* _PROMPT_
Reproduce each line from the records that holds "целям".

* _TASK INPUTS_

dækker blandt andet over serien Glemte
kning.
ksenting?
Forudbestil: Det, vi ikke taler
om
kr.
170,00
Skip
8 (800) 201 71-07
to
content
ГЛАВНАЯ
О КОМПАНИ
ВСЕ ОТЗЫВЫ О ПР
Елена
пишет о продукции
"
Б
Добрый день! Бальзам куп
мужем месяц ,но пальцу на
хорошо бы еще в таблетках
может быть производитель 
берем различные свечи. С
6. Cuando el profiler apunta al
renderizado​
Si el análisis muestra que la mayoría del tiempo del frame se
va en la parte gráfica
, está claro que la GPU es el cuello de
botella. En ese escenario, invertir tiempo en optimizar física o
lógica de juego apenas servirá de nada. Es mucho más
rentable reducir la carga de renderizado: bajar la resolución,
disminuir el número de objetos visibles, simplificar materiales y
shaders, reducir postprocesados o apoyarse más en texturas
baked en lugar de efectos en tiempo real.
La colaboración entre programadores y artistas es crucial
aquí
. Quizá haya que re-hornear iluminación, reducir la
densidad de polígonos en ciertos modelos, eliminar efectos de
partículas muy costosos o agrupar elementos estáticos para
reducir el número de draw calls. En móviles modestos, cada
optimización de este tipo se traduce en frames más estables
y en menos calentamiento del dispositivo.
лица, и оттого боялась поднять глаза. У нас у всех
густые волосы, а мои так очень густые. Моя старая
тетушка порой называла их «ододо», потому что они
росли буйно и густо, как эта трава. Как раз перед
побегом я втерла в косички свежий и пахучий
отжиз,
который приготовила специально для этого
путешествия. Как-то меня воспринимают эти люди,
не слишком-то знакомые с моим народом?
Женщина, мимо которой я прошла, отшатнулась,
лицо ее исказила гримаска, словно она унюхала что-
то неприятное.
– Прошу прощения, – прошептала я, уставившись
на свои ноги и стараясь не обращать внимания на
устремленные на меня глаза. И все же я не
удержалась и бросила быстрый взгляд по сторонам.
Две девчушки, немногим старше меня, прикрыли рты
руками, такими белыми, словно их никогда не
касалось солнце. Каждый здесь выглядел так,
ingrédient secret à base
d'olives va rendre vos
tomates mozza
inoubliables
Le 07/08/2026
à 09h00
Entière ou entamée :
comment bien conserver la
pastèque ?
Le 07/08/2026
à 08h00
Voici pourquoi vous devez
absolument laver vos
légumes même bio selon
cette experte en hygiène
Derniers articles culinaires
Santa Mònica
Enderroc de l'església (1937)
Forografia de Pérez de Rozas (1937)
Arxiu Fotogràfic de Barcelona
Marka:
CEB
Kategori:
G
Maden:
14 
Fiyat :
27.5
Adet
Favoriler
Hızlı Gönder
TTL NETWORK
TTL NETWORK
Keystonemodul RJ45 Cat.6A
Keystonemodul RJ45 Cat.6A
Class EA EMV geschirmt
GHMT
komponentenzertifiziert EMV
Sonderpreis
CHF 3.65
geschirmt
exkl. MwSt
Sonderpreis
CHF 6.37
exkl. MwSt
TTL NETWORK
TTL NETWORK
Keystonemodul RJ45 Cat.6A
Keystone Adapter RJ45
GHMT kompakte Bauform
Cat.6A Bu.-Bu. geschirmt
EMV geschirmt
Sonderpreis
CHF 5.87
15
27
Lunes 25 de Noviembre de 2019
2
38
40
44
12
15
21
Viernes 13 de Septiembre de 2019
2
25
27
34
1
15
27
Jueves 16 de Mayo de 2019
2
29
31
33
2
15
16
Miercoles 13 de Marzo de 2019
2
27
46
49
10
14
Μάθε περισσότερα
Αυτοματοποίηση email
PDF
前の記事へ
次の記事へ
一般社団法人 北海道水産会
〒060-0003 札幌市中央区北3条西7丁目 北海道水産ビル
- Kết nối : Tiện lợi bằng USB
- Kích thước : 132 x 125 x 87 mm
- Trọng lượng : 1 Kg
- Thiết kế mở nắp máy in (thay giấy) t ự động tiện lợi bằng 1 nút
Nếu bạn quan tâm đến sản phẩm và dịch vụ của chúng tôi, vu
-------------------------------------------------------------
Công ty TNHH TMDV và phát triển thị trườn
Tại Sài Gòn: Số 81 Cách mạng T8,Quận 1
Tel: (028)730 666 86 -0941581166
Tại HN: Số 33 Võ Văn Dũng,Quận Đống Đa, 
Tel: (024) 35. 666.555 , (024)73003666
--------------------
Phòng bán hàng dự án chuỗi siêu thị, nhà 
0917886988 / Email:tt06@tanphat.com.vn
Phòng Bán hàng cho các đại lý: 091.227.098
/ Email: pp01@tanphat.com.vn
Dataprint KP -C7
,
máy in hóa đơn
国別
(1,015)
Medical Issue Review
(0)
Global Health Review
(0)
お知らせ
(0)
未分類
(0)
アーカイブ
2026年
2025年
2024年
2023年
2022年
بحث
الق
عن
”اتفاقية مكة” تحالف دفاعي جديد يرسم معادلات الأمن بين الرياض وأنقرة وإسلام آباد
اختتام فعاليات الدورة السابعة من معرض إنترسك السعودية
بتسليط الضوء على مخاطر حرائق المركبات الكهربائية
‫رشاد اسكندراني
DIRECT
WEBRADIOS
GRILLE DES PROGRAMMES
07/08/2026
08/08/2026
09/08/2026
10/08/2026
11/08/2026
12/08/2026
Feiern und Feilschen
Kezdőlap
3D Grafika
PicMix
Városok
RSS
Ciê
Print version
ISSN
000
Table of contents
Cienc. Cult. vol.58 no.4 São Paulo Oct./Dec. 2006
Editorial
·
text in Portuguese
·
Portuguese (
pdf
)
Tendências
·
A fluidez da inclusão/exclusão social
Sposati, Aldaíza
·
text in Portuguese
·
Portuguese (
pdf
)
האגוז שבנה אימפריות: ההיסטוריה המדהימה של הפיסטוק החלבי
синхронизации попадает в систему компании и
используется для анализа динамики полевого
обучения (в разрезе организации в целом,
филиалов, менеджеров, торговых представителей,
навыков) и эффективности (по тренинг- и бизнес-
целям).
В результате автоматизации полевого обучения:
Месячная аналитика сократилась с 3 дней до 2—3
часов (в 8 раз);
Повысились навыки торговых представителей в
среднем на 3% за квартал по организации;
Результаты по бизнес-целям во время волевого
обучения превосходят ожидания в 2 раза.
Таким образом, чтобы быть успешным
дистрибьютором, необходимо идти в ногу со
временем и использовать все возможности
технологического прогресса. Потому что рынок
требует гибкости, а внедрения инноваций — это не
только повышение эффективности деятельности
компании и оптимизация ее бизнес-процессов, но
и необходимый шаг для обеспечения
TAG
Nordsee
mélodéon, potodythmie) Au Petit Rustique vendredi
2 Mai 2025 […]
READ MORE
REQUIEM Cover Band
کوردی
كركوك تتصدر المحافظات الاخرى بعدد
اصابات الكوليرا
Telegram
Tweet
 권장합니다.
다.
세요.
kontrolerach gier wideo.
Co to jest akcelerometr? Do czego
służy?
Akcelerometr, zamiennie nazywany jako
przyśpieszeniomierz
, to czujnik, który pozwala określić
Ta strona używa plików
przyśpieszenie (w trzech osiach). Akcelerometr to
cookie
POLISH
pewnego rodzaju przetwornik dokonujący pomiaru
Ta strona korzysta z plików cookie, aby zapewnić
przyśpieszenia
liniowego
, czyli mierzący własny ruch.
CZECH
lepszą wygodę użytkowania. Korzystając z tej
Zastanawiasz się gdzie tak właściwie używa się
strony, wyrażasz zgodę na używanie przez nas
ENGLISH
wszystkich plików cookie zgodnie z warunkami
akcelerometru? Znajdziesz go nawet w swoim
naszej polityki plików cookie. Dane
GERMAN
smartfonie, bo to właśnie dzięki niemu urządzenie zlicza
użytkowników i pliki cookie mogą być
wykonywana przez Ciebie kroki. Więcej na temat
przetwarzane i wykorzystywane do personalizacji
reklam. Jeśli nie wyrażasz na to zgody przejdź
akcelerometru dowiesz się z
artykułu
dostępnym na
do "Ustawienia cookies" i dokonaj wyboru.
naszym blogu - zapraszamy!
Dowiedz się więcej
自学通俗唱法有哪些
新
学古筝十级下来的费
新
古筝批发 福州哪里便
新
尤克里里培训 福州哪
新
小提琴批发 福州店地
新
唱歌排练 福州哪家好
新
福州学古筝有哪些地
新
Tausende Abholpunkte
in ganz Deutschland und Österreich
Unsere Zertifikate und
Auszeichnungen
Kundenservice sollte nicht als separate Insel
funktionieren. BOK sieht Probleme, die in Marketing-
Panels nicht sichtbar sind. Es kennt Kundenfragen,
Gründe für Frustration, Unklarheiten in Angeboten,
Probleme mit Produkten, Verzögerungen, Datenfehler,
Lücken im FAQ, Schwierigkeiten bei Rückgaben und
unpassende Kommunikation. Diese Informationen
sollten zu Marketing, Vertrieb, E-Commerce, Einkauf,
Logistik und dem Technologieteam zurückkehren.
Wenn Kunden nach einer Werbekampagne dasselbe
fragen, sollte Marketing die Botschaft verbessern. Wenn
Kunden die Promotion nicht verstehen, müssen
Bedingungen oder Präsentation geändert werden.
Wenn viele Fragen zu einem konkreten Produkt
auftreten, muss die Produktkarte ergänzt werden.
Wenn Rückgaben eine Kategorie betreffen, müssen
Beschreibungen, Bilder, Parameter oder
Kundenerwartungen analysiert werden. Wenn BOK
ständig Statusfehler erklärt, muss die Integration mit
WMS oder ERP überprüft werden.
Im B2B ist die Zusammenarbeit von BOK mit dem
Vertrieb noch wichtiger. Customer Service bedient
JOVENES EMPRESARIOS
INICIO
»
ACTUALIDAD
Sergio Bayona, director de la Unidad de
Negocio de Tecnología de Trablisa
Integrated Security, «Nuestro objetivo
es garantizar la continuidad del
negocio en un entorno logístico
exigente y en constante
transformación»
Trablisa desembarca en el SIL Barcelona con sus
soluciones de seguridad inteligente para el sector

* _SOLUTION_
целям).
Результаты по бизнес-целям во время волевого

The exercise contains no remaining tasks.